*** DATA TO PROCESS

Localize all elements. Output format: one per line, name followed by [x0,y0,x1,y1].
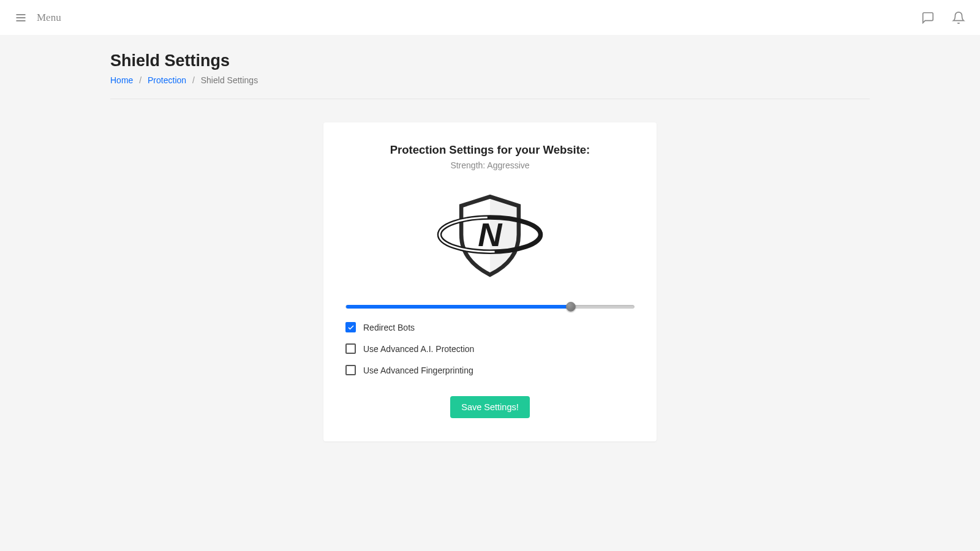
card-title: Protection Settings for your Website: [345,143,635,157]
breadcrumb-separator: / [139,75,141,85]
checkbox[interactable] [345,343,356,354]
hamburger-icon[interactable] [15,12,27,24]
checkbox-label: Redirect Bots [363,323,415,332]
checkbox-label: Use Advanced Fingerprinting [363,365,473,375]
save-button[interactable]: Save Settings! [450,396,530,418]
topbar: Menu [0,0,980,36]
strength-slider[interactable] [345,305,635,309]
breadcrumb-current: Shield Settings [201,75,258,85]
bell-icon[interactable] [952,11,965,24]
checkbox[interactable] [345,365,356,375]
page-title: Shield Settings [110,51,870,70]
breadcrumb-separator: / [192,75,195,85]
breadcrumb-home[interactable]: Home [110,75,133,85]
checkbox[interactable] [345,322,356,332]
check-row: Use Advanced Fingerprinting [345,365,635,375]
card-subtitle: Strength: Aggressive [345,160,635,170]
svg-text:N: N [478,216,503,253]
check-row: Use Advanced A.I. Protection [345,343,635,354]
divider [110,99,870,99]
check-row: Redirect Bots [345,322,635,332]
breadcrumb: Home / Protection / Shield Settings [110,75,870,85]
shield-logo: N [345,190,635,284]
menu-label[interactable]: Menu [37,12,61,24]
breadcrumb-protection[interactable]: Protection [148,75,186,85]
settings-card: Protection Settings for your Website: St… [323,122,657,441]
checkbox-label: Use Advanced A.I. Protection [363,344,474,354]
slider-handle[interactable] [566,302,576,312]
chat-icon[interactable] [921,11,935,24]
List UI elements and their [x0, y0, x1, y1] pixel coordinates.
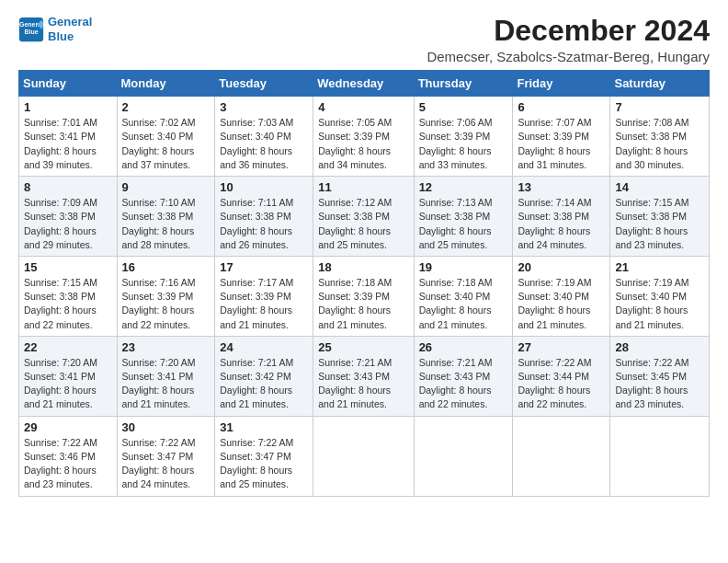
sunset-text: Sunset: 3:38 PM: [122, 210, 210, 224]
day-info: Sunrise: 7:11 AM Sunset: 3:38 PM Dayligh…: [220, 196, 308, 252]
day-number: 16: [122, 260, 210, 274]
daylight-text: Daylight: 8 hours and 23 minutes.: [615, 224, 704, 252]
day-info: Sunrise: 7:18 AM Sunset: 3:39 PM Dayligh…: [318, 276, 408, 332]
table-row: 26 Sunrise: 7:21 AM Sunset: 3:43 PM Dayl…: [414, 336, 513, 416]
sunrise-text: Sunrise: 7:22 AM: [122, 436, 210, 450]
table-row: 11 Sunrise: 7:12 AM Sunset: 3:38 PM Dayl…: [313, 177, 414, 257]
table-row: 14 Sunrise: 7:15 AM Sunset: 3:38 PM Dayl…: [610, 177, 710, 257]
daylight-text: Daylight: 8 hours and 34 minutes.: [318, 144, 408, 172]
day-info: Sunrise: 7:22 AM Sunset: 3:47 PM Dayligh…: [220, 436, 308, 492]
col-wednesday: Wednesday: [313, 71, 414, 97]
day-number: 12: [419, 180, 508, 194]
daylight-text: Daylight: 8 hours and 24 minutes.: [518, 224, 605, 252]
daylight-text: Daylight: 8 hours and 39 minutes.: [24, 144, 112, 172]
sunset-text: Sunset: 3:42 PM: [220, 370, 308, 384]
table-row: 18 Sunrise: 7:18 AM Sunset: 3:39 PM Dayl…: [313, 256, 414, 336]
sunset-text: Sunset: 3:43 PM: [419, 370, 508, 384]
sunrise-text: Sunrise: 7:06 AM: [419, 116, 508, 130]
day-number: 18: [318, 260, 408, 274]
daylight-text: Daylight: 8 hours and 21 minutes.: [220, 384, 308, 411]
sunset-text: Sunset: 3:40 PM: [615, 290, 704, 304]
calendar-week-5: 29 Sunrise: 7:22 AM Sunset: 3:46 PM Dayl…: [19, 416, 710, 496]
day-number: 24: [220, 340, 308, 354]
sunset-text: Sunset: 3:44 PM: [518, 370, 605, 384]
col-sunday: Sunday: [19, 71, 118, 97]
daylight-text: Daylight: 8 hours and 37 minutes.: [122, 144, 210, 172]
table-row: 3 Sunrise: 7:03 AM Sunset: 3:40 PM Dayli…: [215, 97, 313, 177]
sunset-text: Sunset: 3:38 PM: [615, 130, 704, 144]
table-row: 13 Sunrise: 7:14 AM Sunset: 3:38 PM Dayl…: [513, 177, 610, 257]
sunset-text: Sunset: 3:38 PM: [24, 290, 112, 304]
sunrise-text: Sunrise: 7:13 AM: [419, 196, 508, 210]
table-row: 28 Sunrise: 7:22 AM Sunset: 3:45 PM Dayl…: [610, 336, 710, 416]
table-row: 24 Sunrise: 7:21 AM Sunset: 3:42 PM Dayl…: [215, 336, 313, 416]
day-number: 29: [24, 420, 112, 434]
sunrise-text: Sunrise: 7:03 AM: [220, 116, 308, 130]
sunset-text: Sunset: 3:40 PM: [419, 290, 508, 304]
daylight-text: Daylight: 8 hours and 23 minutes.: [24, 464, 112, 491]
daylight-text: Daylight: 8 hours and 31 minutes.: [518, 144, 605, 172]
logo: General Blue General Blue: [18, 15, 92, 43]
sunset-text: Sunset: 3:41 PM: [122, 370, 210, 384]
col-saturday: Saturday: [610, 71, 710, 97]
day-info: Sunrise: 7:02 AM Sunset: 3:40 PM Dayligh…: [122, 116, 210, 172]
calendar-week-3: 15 Sunrise: 7:15 AM Sunset: 3:38 PM Dayl…: [19, 256, 710, 336]
table-row: 7 Sunrise: 7:08 AM Sunset: 3:38 PM Dayli…: [610, 97, 710, 177]
day-info: Sunrise: 7:21 AM Sunset: 3:42 PM Dayligh…: [220, 356, 308, 412]
daylight-text: Daylight: 8 hours and 22 minutes.: [122, 304, 210, 331]
sunset-text: Sunset: 3:38 PM: [419, 210, 508, 224]
day-info: Sunrise: 7:03 AM Sunset: 3:40 PM Dayligh…: [220, 116, 308, 172]
day-number: 7: [615, 100, 704, 114]
day-number: 9: [122, 180, 210, 194]
logo-text: General Blue: [48, 15, 92, 43]
table-row: 17 Sunrise: 7:17 AM Sunset: 3:39 PM Dayl…: [215, 256, 313, 336]
daylight-text: Daylight: 8 hours and 21 minutes.: [615, 304, 704, 331]
daylight-text: Daylight: 8 hours and 21 minutes.: [419, 304, 508, 331]
sunset-text: Sunset: 3:38 PM: [220, 210, 308, 224]
day-number: 20: [518, 260, 605, 274]
sunset-text: Sunset: 3:40 PM: [122, 130, 210, 144]
sunset-text: Sunset: 3:39 PM: [122, 290, 210, 304]
day-number: 31: [220, 420, 308, 434]
header: General Blue General Blue December 2024 …: [18, 15, 710, 64]
table-row: [610, 416, 710, 496]
day-number: 21: [615, 260, 704, 274]
day-number: 14: [615, 180, 704, 194]
sunset-text: Sunset: 3:38 PM: [518, 210, 605, 224]
sunset-text: Sunset: 3:41 PM: [24, 370, 112, 384]
day-info: Sunrise: 7:22 AM Sunset: 3:44 PM Dayligh…: [518, 356, 605, 412]
col-monday: Monday: [117, 71, 215, 97]
sunset-text: Sunset: 3:47 PM: [220, 450, 308, 464]
header-row: Sunday Monday Tuesday Wednesday Thursday…: [19, 71, 710, 97]
logo-line2: Blue: [48, 29, 74, 43]
day-info: Sunrise: 7:21 AM Sunset: 3:43 PM Dayligh…: [318, 356, 408, 412]
sunrise-text: Sunrise: 7:10 AM: [122, 196, 210, 210]
sunrise-text: Sunrise: 7:22 AM: [518, 356, 605, 370]
daylight-text: Daylight: 8 hours and 22 minutes.: [24, 304, 112, 331]
table-row: 21 Sunrise: 7:19 AM Sunset: 3:40 PM Dayl…: [610, 256, 710, 336]
sunrise-text: Sunrise: 7:22 AM: [220, 436, 308, 450]
table-row: 31 Sunrise: 7:22 AM Sunset: 3:47 PM Dayl…: [215, 416, 313, 496]
sunset-text: Sunset: 3:39 PM: [419, 130, 508, 144]
daylight-text: Daylight: 8 hours and 25 minutes.: [318, 224, 408, 252]
day-info: Sunrise: 7:13 AM Sunset: 3:38 PM Dayligh…: [419, 196, 508, 252]
day-number: 28: [615, 340, 704, 354]
sunrise-text: Sunrise: 7:02 AM: [122, 116, 210, 130]
sunset-text: Sunset: 3:38 PM: [318, 210, 408, 224]
day-number: 27: [518, 340, 605, 354]
daylight-text: Daylight: 8 hours and 25 minutes.: [419, 224, 508, 252]
daylight-text: Daylight: 8 hours and 21 minutes.: [122, 384, 210, 411]
day-info: Sunrise: 7:15 AM Sunset: 3:38 PM Dayligh…: [24, 276, 112, 332]
sunrise-text: Sunrise: 7:22 AM: [24, 436, 112, 450]
day-info: Sunrise: 7:19 AM Sunset: 3:40 PM Dayligh…: [615, 276, 704, 332]
sunrise-text: Sunrise: 7:05 AM: [318, 116, 408, 130]
day-info: Sunrise: 7:18 AM Sunset: 3:40 PM Dayligh…: [419, 276, 508, 332]
daylight-text: Daylight: 8 hours and 21 minutes.: [318, 304, 408, 331]
daylight-text: Daylight: 8 hours and 29 minutes.: [24, 224, 112, 252]
daylight-text: Daylight: 8 hours and 21 minutes.: [318, 384, 408, 411]
daylight-text: Daylight: 8 hours and 24 minutes.: [122, 464, 210, 491]
day-number: 17: [220, 260, 308, 274]
sunrise-text: Sunrise: 7:18 AM: [419, 276, 508, 290]
table-row: 1 Sunrise: 7:01 AM Sunset: 3:41 PM Dayli…: [19, 97, 118, 177]
day-number: 6: [518, 100, 605, 114]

******

_WORK REQUIRED_.
From the entries above, copy every line that holds the word "slider".

_SOLUTION TO THE EXERCISE_.
strength-slider[interactable] [345,305,635,309]
slider-handle[interactable] [566,302,576,312]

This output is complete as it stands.